I thank the Minister for his reply. I accept the need for Ireland to have higher standards than other EU countries. In view of that, what assistance, if any, does his Department provide to private enterprises that are trying to operate these vessels? He mentioned that nine vessels have sought approval, but could he tell me how many vessels are operational at the moment? If he does not have a response to that question, that is fair enough. I can get a response at a later stage. How long does it take for a vessel to be approved? Last May seven vessels were up for approval. Two had been approved and some others were awaiting approval. How regularly do they have to be approved? Does licensing take place on a yearly basis or on a per trip basis? The Minister listed five countries outside the EU to which live cattle are exported. Do we have a possibility of exporting live cattle to any other countries? It is an important element of the industry, particularly from a competition point of view.

There are opportunities across north Africa.

There is demand across north Africa, particularly in Libya, and I understand there is demand in Egypt and Lebanon. The business case needs to be put together. The higher the price of beef in Ireland, the more difficult it is to put a business case for transporting animals long distances to sell them at a price that is higher than one would get in the mart or factory. It is important to say that in general we should be encouraging the slaughter of the maximum number of animals in Ireland rather than having too many animals on live cattle export ships. The jobs in the beef sector - in processing, packaging, marketing and added value - are important, but the advantage of having a live cattle outlet is that, as farmers would say, it keeps the factories honest. If prices fall, there is always the option and if there are certain categories of animal that do not have a good outlet in the mart or factory, there is an option to export them live.

In respect of the approval process, we work with the companies that are planning a live cattle export trade. Our vets work very closely with them to get the ship right. It is quite a hands-on approach. We are as helpful as we can be. It is not the case that we are dictating to them. It is a question of trying to work with companies to get their ships compliant. Some of the older vessels are not and will not be compliant because we must meet the welfare standards that I have a responsibility to insist upon.

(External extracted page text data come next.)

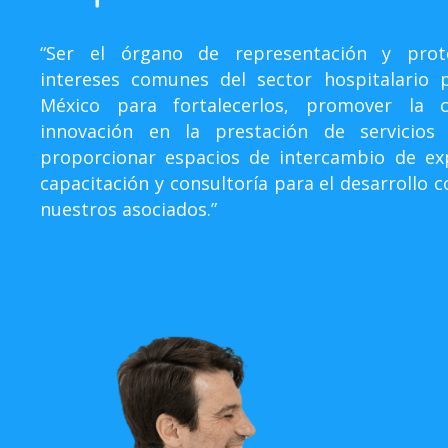
“Ser el órgano de representación y prot
intereses comunes del sector hospitalario 
México para fortalecerlos, promover la c
innovación en la prestación de servicios
proporcionar espacios de intercambio de exp
capacitación y consultoría para el desarrollo 
nuestros asociados.”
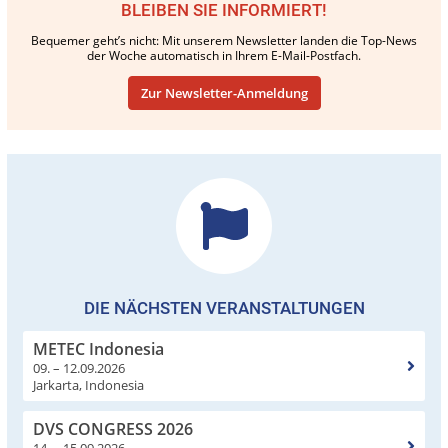
BLEIBEN SIE INFORMIERT!
Bequemer geht’s nicht: Mit unserem Newsletter landen die Top-News
der Woche automatisch in Ihrem E-Mail-Postfach.
Zur Newsletter-Anmeldung
DIE NÄCHSTEN VERANSTALTUNGEN
METEC Indonesia
09. – 12.09.2026
Jarkarta, Indonesia
DVS CONGRESS 2026
14. – 15.09.2026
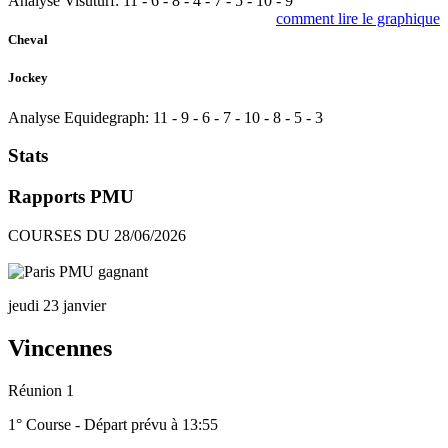
Analyse Visuturf:
11
-
6
-
8
-
4
-
7
-
5
-
10
-
9
comment lire le graphique
Cheval
Jockey
Analyse Equidegraph:
11
-
9
-
6
-
7
-
10
-
8
-
5
-
3
Stats
Rapports PMU
COURSES DU 28/06/2026
jeudi 23 janvier
Vincennes
Réunion 1
1° Course - Départ prévu à 13:55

I note the Minister said in the past that exploiting market access is an issue for the industry, not the Department. I am aware, as is he, that Bord Bia is there to assist in the marketing of Irish produce. I do not expect that we will be exporting cattle to the US any time soon but I note, and I stand to be corrected, that there is only one person from Bord Bia based in the US. Will the Minister give a commitment to take a look at this issue? The food and drinks industry is a very important part of our economy, and to have only one person located in the US - I believe he or she may be based in Chicago - is insufficient. It is something the Minister could look at in conjunction with the Minister for Foreign Affairs and Trade.

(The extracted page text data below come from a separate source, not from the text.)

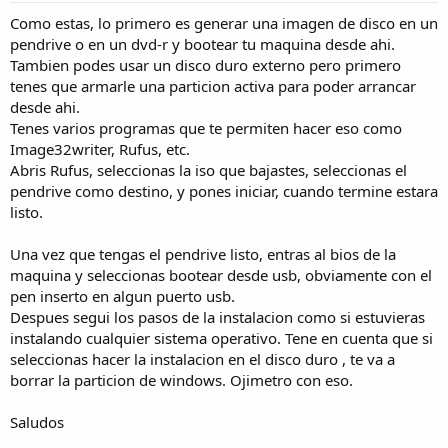
Como estas, lo primero es generar una imagen de disco en un
pendrive o en un dvd-r y bootear tu maquina desde ahi.
Tambien podes usar un disco duro externo pero primero
tenes que armarle una particion activa para poder arrancar
desde ahi.
Tenes varios programas que te permiten hacer eso como
Image32writer, Rufus, etc.
Abris Rufus, seleccionas la iso que bajastes, seleccionas el
pendrive como destino, y pones iniciar, cuando termine estara
listo.
Una vez que tengas el pendrive listo, entras al bios de la
maquina y seleccionas bootear desde usb, obviamente con el
pen inserto en algun puerto usb.
Despues segui los pasos de la instalacion como si estuvieras
instalando cualquier sistema operativo. Tene en cuenta que si
seleccionas hacer la instalacion en el disco duro , te va a
borrar la particion de windows. Ojimetro con eso.
Saludos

I will take brief questions from Deputies Wallace and Ó Cuív.

I am surprised the Minister is promoting the export of live cattle. When we export live cattle there is very little in it for the Exchequer, and we are certainly not creating any jobs. The Minister will probably agree that the cattle we are selling to Libya and Egypt are generally of a poor grade and are usually surplus from the dairy farmers who are looking to supplement their herd and are ending up with Friesian bulls that nobody here wants. It might make far more sense for the Department to educate the dairy farmer, who should be running a continental bull with his herd and using artificial insemination to make sure he is getting the Friesian cow replacements he wants. Letting a Friesian bull run with all his herd to get his Friesian heifers does not make sense if he is left with, for want of a better word, scrap that only the Egyptians and Libyans will take. If we use continental bulls, the calves will be of far better quality.

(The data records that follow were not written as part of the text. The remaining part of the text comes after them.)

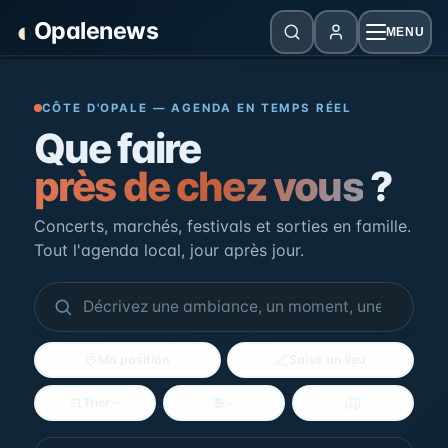
Panneau de gestion des cookies
◐
Opalenews
MENU
Opalenews — Événements de la Cô
CÔTE D'OPALE — AGENDA EN TEMPS RÉEL
Que faire
près de chez vous
?
Concerts, marchés, festivals et sorties en famille.
Tout l'agenda local, jour après jour.
Ma position
Saisir un lieu
Trier
Filtres
Voir la carte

I agree with the Minister that in an ideal world, for job maximisation, we would slaughter all the cattle here. However, as the Minister knows, the market in Ireland is dominated by a small number of major players and the price they offer here compared to the UK - sometimes by the same companies - can be considerably different. Can he explain how it is that cattle cannot be transported by boat from Dublin or Dún Laoghaire to Holyhead when there is apparently no difficulty in transporting them from Larne to Stranraer or Cairnryan? My belief is that a very small number going over there and availing of the higher prices in the UK would ensure that the same prices were available to farmers here. Could the Minister facilitate and ensure that this is opened up in the spirit of free trade within the European Union?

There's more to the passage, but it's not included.